I can not add the file to the application folder in the setup project because the content of file might change after build of setup project.
Its an external xml file in located inside set up folder. and I want to copy this file on installation path(C:/Program Files...) during installation. I will give this file with msi installer in side installer folder.
Please provide any idea if someone have....
If I'm understanding you correctly, this might solve your problem, or at least get you started:
Include the file in the main project (for instance in a folder called "resources"). Right click the file in VS, choose properties, and set Copy to output directory to Coppy Always.
I want to embed a PDF file (which is basically have Product details, Release notes) and wants to open that file from menu bar. What would be the best approach. I need to use this file in installer also. So i'm looking for an approach in which file will be moved to BIN on compilation and from there installer can access that file.
IDEAS ...
Add the file to the project the builds the EXE (use Add existing file in visual studio). Then right click on the file in visual studio, go to properties, and verify that the build action is "Content" and the copy to output directory is "Always" or "If newer" (whichever suits you).

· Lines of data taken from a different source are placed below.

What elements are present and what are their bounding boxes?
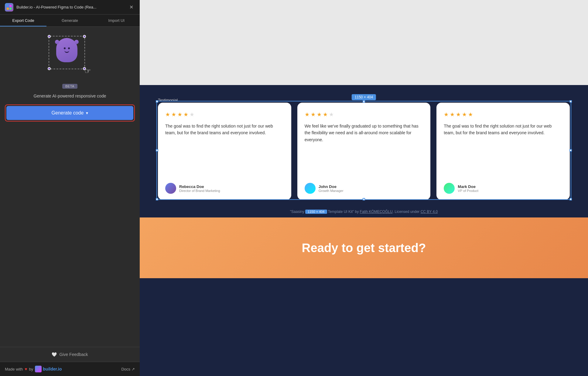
star-3-2: ★ [450, 111, 455, 118]
canvas-area: Testimonial 1150 × 404 ★ ★ ★ ★ ★ [140, 0, 588, 376]
builder-logo-icon [5, 3, 13, 12]
canvas-top-empty [140, 0, 588, 85]
stars-1: ★ ★ ★ ★ ★ [165, 111, 284, 118]
beta-badge: BETA [62, 84, 77, 89]
docs-label: Docs [121, 367, 130, 371]
char-ear-left [55, 40, 59, 44]
testimonial-text-1: The goal was to find the right solution … [165, 123, 284, 177]
size-indicator: 1150 × 404 [305, 210, 327, 214]
panel-body: ☞ BETA Generate AI-powered responsive co… [0, 27, 140, 347]
star-1-5: ★ [190, 111, 194, 118]
star-3-5: ★ [468, 111, 473, 118]
testimonial-text-2: We feel like we've finally graduated up … [305, 123, 423, 177]
generate-code-button[interactable]: Generate code ▾ [6, 106, 133, 120]
stars-2: ★ ★ ★ ★ ★ [305, 111, 423, 118]
chevron-down-icon: ▾ [86, 111, 88, 115]
panel-description: Generate AI-powered responsive code [34, 94, 106, 98]
star-2-1: ★ [305, 111, 309, 118]
testimonial-section-label: Testimonial [158, 98, 178, 102]
author-name-3: Mark Doe [458, 184, 478, 189]
svg-rect-2 [7, 8, 9, 10]
docs-link[interactable]: Docs ↗ [121, 367, 135, 371]
external-link-icon: ↗ [132, 367, 135, 371]
star-3-3: ★ [456, 111, 461, 118]
star-1-1: ★ [165, 111, 170, 118]
author-info-2: John Doe Growth Manager [319, 184, 344, 193]
panel-title: Builder.io - AI-Powered Figma to Code (R… [16, 5, 128, 9]
size-badge: 1150 × 404 [352, 94, 376, 100]
svg-rect-0 [7, 5, 9, 7]
dashed-selection [49, 36, 85, 69]
heart-icon: ♥ [25, 367, 27, 371]
feedback-area: 🤍 Give Feedback [0, 347, 140, 362]
illustration-area: ☞ [39, 33, 100, 81]
author-link[interactable]: Fatih KÖMEÇOĞLU [360, 210, 393, 214]
give-feedback-button[interactable]: 🤍 Give Feedback [52, 352, 88, 357]
plugin-panel: Builder.io - AI-Powered Figma to Code (R… [0, 0, 140, 376]
author-name-2: John Doe [319, 184, 344, 189]
tab-export-code[interactable]: Export Code [0, 15, 46, 26]
star-3-1: ★ [444, 111, 449, 118]
builder-logo: builder.io [35, 366, 62, 372]
svg-rect-1 [9, 5, 12, 7]
testimonial-section: Testimonial 1150 × 404 ★ ★ ★ ★ ★ [140, 85, 588, 206]
star-2-3: ★ [317, 111, 322, 118]
star-2-4: ★ [323, 111, 328, 118]
close-button[interactable]: ✕ [128, 4, 135, 11]
corner-tm [363, 100, 365, 103]
builder-logo-text: builder.io [43, 367, 62, 371]
ready-text: Ready to get started? [302, 241, 426, 255]
cursor-icon: ☞ [84, 67, 91, 75]
testimonial-card-3: ★ ★ ★ ★ ★ The goal was to find the right… [436, 103, 570, 200]
star-3-4: ★ [462, 111, 467, 118]
feedback-label: Give Feedback [59, 352, 88, 357]
testimonial-card-2: ★ ★ ★ ★ ★ We feel like we've finally gra… [297, 103, 431, 200]
character-blob [56, 38, 77, 62]
by-label: by [29, 367, 33, 371]
testimonial-author-2: John Doe Growth Manager [305, 183, 423, 194]
char-ear-right [74, 40, 79, 44]
corner-mr [569, 149, 572, 152]
generate-btn-wrapper: Generate code ▾ [5, 104, 135, 121]
author-title-1: Director of Brand Marketing [179, 189, 220, 193]
testimonials-grid: ★ ★ ★ ★ ★ The goal was to find the right… [158, 103, 570, 200]
star-2-5: ★ [329, 111, 334, 118]
testimonial-text-3: The goal was to find the right solution … [444, 123, 562, 177]
author-avatar-2 [305, 183, 316, 194]
builder-logo-mark [35, 366, 42, 372]
tab-generate[interactable]: Generate [46, 15, 93, 26]
author-info-1: Rebecca Doe Director of Brand Marketing [179, 184, 220, 193]
char-eye-left [64, 47, 66, 49]
author-name-1: Rebecca Doe [179, 184, 220, 189]
license-link[interactable]: CC BY 4.0 [421, 210, 438, 214]
testimonial-card-1: ★ ★ ★ ★ ★ The goal was to find the right… [158, 103, 291, 200]
canvas-bottom-cta: Ready to get started? [140, 217, 588, 278]
author-title-2: Growth Manager [319, 189, 344, 193]
author-title-3: VP of Product [458, 189, 478, 193]
star-1-2: ★ [171, 111, 176, 118]
tab-import-ui[interactable]: Import UI [93, 15, 140, 26]
selection-dot-tl [48, 35, 51, 38]
char-mouth [64, 50, 69, 53]
author-avatar-1 [165, 183, 176, 194]
stars-3: ★ ★ ★ ★ ★ [444, 111, 562, 118]
author-info-3: Mark Doe VP of Product [458, 184, 478, 193]
corner-br [569, 198, 572, 200]
panel-header: Builder.io - AI-Powered Figma to Code (R… [0, 0, 140, 15]
svg-rect-3 [9, 8, 12, 10]
made-with-label: Made with [5, 367, 23, 371]
attribution-text: "Saasiny 1150 × 404 Template UI Kit" by … [140, 206, 588, 217]
made-with-section: Made with ♥ by builder.io [5, 366, 62, 372]
testimonial-author-3: Mark Doe VP of Product [444, 183, 562, 194]
selection-dot-tr [83, 35, 86, 38]
heart-feedback-icon: 🤍 [52, 352, 57, 357]
star-1-4: ★ [183, 111, 188, 118]
panel-tabs: Export Code Generate Import UI [0, 15, 140, 27]
author-avatar-3 [444, 183, 455, 194]
panel-footer: Made with ♥ by builder.io Docs ↗ [0, 362, 140, 376]
character-face [64, 47, 70, 49]
star-1-3: ★ [177, 111, 182, 118]
star-2-2: ★ [311, 111, 316, 118]
generate-btn-label: Generate code [52, 110, 84, 116]
selection-dot-bl [48, 67, 51, 70]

Then this file will always be copied to the same directory where the EXE resides and your application will be able to access it because it's always in the application's directory.
If the installer just takes the BIN directory then it will also be able to access it because the file will reside in the BIN directory.
Have fun!
Finally i did it in following way:
a. We've a folder which contains notes.pdf (used by installshield).
b. Created a pre build command to copy the pdf file from installshield folder to output directory.
c. use process.start("notes.pdf"); to open the file. As it would look in bin directory first for pdf file and we've already copied it there.
It worked for both Installer version and running application from code.